A lot of my work involves the creation of eCommerce sites, and apps that have a fairly modest, mainstream purposes, that meet the market needs of today. Well, this project was the polar opposite of a typical project.
The app was envisioned to work by taking user input in the form of search keywords. Creative work would then start getting generated. To start with, static images were generated. Eventually, the app was envisioned to generate not just images on-the-fly, but music, videos, posters and entire websites would be generated, live, by the machine learning algorithm. Digital magic, basically.
Reimagining digital creation
This project is a futuristic vision. A moonshot attempt at creating something very, very ambitious — the first product in a completely new era of digital products. One that would change the face of the creative industry throughout the entire world. The biggest thing since Photoshop!
The product was ambitious, and in hindsight, over-ambitious given the resources that we had. It was fascinating to explore uncharted lands in the area of human computer interaction, and as a designer I found this to be a great learning experience.
Possibly the greatest machine learning superpower that will transform the creative industry is the ability to take a creative asset, and apply a completely different style onto it. Say you want a poster. And in that poster you want a picture of a tiger that matches a Japanese Zen theme. With style transfer, you can take any regular photo of a tiger, and have the machine learning algorithm "Zenify" it for you.
All these style transfers would be live generated, by the software, in seconds. You could request a picture of "a baby but with superhero wings flying over a metropolitan skyline", or "take my photo and mix it with Elvis Presley, and have me riding a camel into a desert sunset". The possibilities are limited by your imagination.
This would be a big deal for marketing and advertising agencies who could explore artistic ideas in record time. In fact, people could bounce these ideas around, and have the software generate ideas live as people speak.
Endless stream of ideas
The difference between a machine and a human is that the machine will never get tired. We wanted to take unique advantage of that by offering a product that would endlessly generate idea after idea. The human picks the ideas they like, can pause and tweak what's being generated, but the default mode would be a "digital river of endlessly flowing ideas".
"Hey Siri, design a poster..."
Our line of thought eventually lit up another idea bulb: we could offer this product as a live assistant by integrating this service with Alexa and Siri.
Creative teams could put a HomePod, or Alexa device in the room, hook it up to our service, and then just have a conversation about their project ideas. The Alexa device would feed the audio to our service, which would interpret it, and when someone says "what if we advertised this product with a James Bond theme?" — boom — you have a mockup generated live on the screen. Person points at the screen "Yes! Exactly like that."

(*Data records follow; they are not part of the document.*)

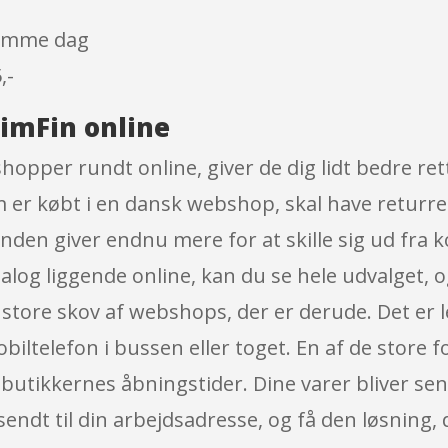
 samme dag
,-
imFin online
shopper rundt online, giver de dig lidt bedre re
m er købt i en dansk webshop, skal have returre
ånden giver endnu mere for at skille sig ud fra
og liggende online, kan du se hele udvalget, og
n store skov af webshops, der er derude. Det er 
biltelefon i bussen eller toget. En af de store f
 butikkernes åbningstider. Dine varer bliver send
dt til din arbejdsadresse, og få den løsning, d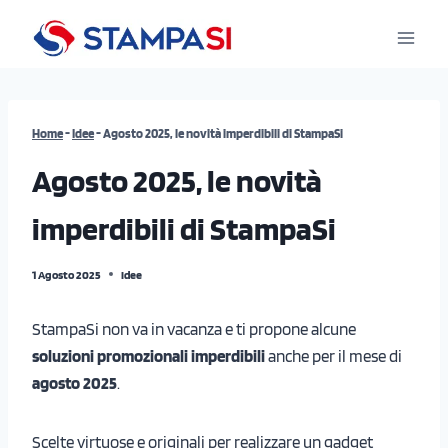
Salta
al
contenuto
Home
-
Idee
-
Agosto 2025, le novità imperdibili di StampaSi
Agosto 2025, le novità
imperdibili di StampaSi
1 Agosto 2025
Idee
StampaSi non va in vacanza e ti propone alcune
soluzioni promozionali imperdibili
anche per il mese di
agosto 2025
.
Scelte virtuose e originali per realizzare un gadget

Then someone else chips in, "I think this looks too juvenile for our target market. Can you make this about 50% more serious?" Person takes a sip of water — boom — new mockup is generated where the typography is changed from a rounded font to a more serif-looking font, and the colours become more subdued. "Yesss! Now we're talking".
Testing the idea
I built a clickable prototype to get some fresh eyes and fresh perspectives on our product. Even if we can build it, do creatives want it? I interviewed some of my former colleagues, who are also designers, to get a sense for the kind of impression the product would make.
With the 20/20 perspective of hindsight, it's easy to conclude that we were overambitious. Not only was our product vision pushing beyond the possibilities of today's technology, but we didn't simplify the product enough. The value proposition was vague, and I to this day find it hard to describe the product. Even if we had built it, we would've needed to do a lot more work on our marketing and messaging.
Maybe in a parallel universe a few key pieces clicked together, and our venture took off. Machine learning can do some things amazingly well, but it is still far off the "creative AI" vision that we were hoping to build. Maybe in a few years, or a decade or two. Who knows.